The Evolution of Content Safety Systems: Text
Earlier, we discussed the need for content safety systems, the major categories of unsafe content, and the key considerations involved in designing moderation systems at scale.
Next, we begin exploring the evolution of content safety technologies across different content modalities, starting with one of the most prevalent and challenging modalities: text. In this article, we explore the challenges of text safety and the evolution of content moderation techniques, tracing the journey from simple filter lists and heuristics to advanced machine learning and AI-based systems.
Over the past decade, text safety systems have evolved from simple keyword filters to sophisticated AI models capable of understanding context, semantics, intent, and multiple languages. This evolution reflects both the increasing sophistication of online abuse and the massive scale at which modern digital platforms operate.
Why Text Safety Is Difficult
Text is one of the most common vectors for unsafe content on digital platforms. While text moderation may appear straightforward, it is one of the most challenging problems in content safety due to the diversity of product surfaces, the importance of context, and the constantly evolving tactics used by bad actors to evade detection.
-
Multiple Product Surfaces: Text appears across many different product experiences, including search queries, comments, posts, private messages, group discussions, usernames, and profile descriptions. Each surface has unique moderation requirements, and the same content may require different enforcement actions depending on where it appears. For example, a platform may tolerate profanity in private messages while prohibiting it in public comments. As a result, content safety systems often apply different policies, thresholds, and enforcement strategies across product surfaces.
-
Context Dependence: Text is highly contextual, and the meaning of a message often depends on the surrounding information. A sentence containing no harmful words may still convey harmful intent, while a sentence containing potentially harmful words may be completely safe when interpreted in context.
Examples:
-
"Sex education is essential for teens." Although the sentence contains the word "sex", it is educational and not harmful.
-
"They do not belong here." Viewed in isolation, this statement appears harmless. However, if "they" refers to an ethnic, religious, or other protected group, the same statement may constitute hate speech.

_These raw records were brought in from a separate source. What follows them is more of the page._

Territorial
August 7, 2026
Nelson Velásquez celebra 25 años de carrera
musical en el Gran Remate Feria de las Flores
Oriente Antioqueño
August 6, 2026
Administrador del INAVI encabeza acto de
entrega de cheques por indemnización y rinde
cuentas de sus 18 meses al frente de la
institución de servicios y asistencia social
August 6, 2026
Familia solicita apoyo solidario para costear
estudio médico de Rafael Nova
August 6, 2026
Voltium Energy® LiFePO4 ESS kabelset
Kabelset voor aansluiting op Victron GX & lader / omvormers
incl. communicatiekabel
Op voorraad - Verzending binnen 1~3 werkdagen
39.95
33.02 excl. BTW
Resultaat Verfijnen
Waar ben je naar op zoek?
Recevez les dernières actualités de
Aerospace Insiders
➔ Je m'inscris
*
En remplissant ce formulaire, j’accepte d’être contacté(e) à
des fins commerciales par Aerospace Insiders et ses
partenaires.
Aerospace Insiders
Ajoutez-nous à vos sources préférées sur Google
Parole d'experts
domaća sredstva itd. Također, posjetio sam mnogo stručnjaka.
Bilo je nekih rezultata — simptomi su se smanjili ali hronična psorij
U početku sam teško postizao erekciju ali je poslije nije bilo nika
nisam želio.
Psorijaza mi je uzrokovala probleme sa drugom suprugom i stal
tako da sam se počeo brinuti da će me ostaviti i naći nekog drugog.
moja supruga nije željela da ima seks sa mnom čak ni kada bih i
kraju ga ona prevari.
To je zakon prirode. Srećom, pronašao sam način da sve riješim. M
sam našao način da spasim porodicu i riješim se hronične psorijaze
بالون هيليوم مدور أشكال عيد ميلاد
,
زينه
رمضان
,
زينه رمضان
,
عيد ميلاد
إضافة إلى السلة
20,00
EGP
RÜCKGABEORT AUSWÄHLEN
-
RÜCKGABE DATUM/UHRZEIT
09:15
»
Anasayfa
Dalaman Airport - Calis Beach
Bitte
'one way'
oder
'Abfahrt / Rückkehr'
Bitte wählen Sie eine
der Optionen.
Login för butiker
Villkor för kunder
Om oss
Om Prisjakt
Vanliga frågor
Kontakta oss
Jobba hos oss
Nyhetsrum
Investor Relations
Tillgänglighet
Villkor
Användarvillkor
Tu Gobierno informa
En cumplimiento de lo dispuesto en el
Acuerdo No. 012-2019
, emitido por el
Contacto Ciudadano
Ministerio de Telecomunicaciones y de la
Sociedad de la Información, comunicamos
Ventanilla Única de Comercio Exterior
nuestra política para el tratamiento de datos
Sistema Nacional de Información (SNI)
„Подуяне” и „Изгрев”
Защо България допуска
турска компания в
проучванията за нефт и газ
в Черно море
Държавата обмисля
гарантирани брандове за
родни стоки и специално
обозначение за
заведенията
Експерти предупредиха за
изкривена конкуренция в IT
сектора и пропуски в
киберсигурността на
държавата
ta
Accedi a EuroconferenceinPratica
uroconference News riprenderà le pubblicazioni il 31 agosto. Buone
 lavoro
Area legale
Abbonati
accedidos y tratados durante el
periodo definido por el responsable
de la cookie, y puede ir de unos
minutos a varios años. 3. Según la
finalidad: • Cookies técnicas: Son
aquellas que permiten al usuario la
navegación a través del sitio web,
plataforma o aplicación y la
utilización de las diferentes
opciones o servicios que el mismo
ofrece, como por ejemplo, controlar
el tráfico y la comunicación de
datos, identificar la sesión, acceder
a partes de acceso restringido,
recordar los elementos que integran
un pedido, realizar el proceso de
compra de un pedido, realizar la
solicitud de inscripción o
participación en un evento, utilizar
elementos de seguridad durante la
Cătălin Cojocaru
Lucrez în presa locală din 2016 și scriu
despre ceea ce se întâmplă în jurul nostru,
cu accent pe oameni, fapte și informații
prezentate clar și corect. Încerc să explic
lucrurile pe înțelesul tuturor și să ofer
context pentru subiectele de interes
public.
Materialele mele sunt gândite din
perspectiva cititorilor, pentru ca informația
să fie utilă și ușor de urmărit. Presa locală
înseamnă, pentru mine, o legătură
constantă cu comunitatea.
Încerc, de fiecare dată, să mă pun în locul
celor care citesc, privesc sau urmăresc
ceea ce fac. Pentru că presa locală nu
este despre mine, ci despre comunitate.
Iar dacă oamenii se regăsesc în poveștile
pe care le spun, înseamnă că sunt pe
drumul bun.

Accurately identifying harmful text often requires understanding the communication channel, platform-specific context, conversation history, the target of the message, and cultural and linguistic nuances. This reliance on context makes text moderation significantly more challenging than simple keyword matching.
-
-
Adversarial Behavior: Users frequently adapt their language to evade content safety systems. As moderation techniques improve, new evasion strategies quickly emerge, making unsafe content harder to detect using simple keyword matching. Common techniques include deliberate misspellings (e.g., "kill" → "killl"), character substitutions (e.g., "kill" → "k1ll" or "k!ll"), obfuscation by inserting spaces or punctuation (e.g., "kill" → "k i l l" or "k.i.l.l"), coded language where seemingly harmless words convey harmful intent (e.g., using "skittles" as a coded reference for a targeted group within certain online communities), and newly invented euphemisms or slang that replace previously detected terms. Because language and evasion techniques evolve continuously, content safety systems must generalize beyond known keywords and continuously adapt to emerging patterns of abuse rather than relying solely on static filter lists.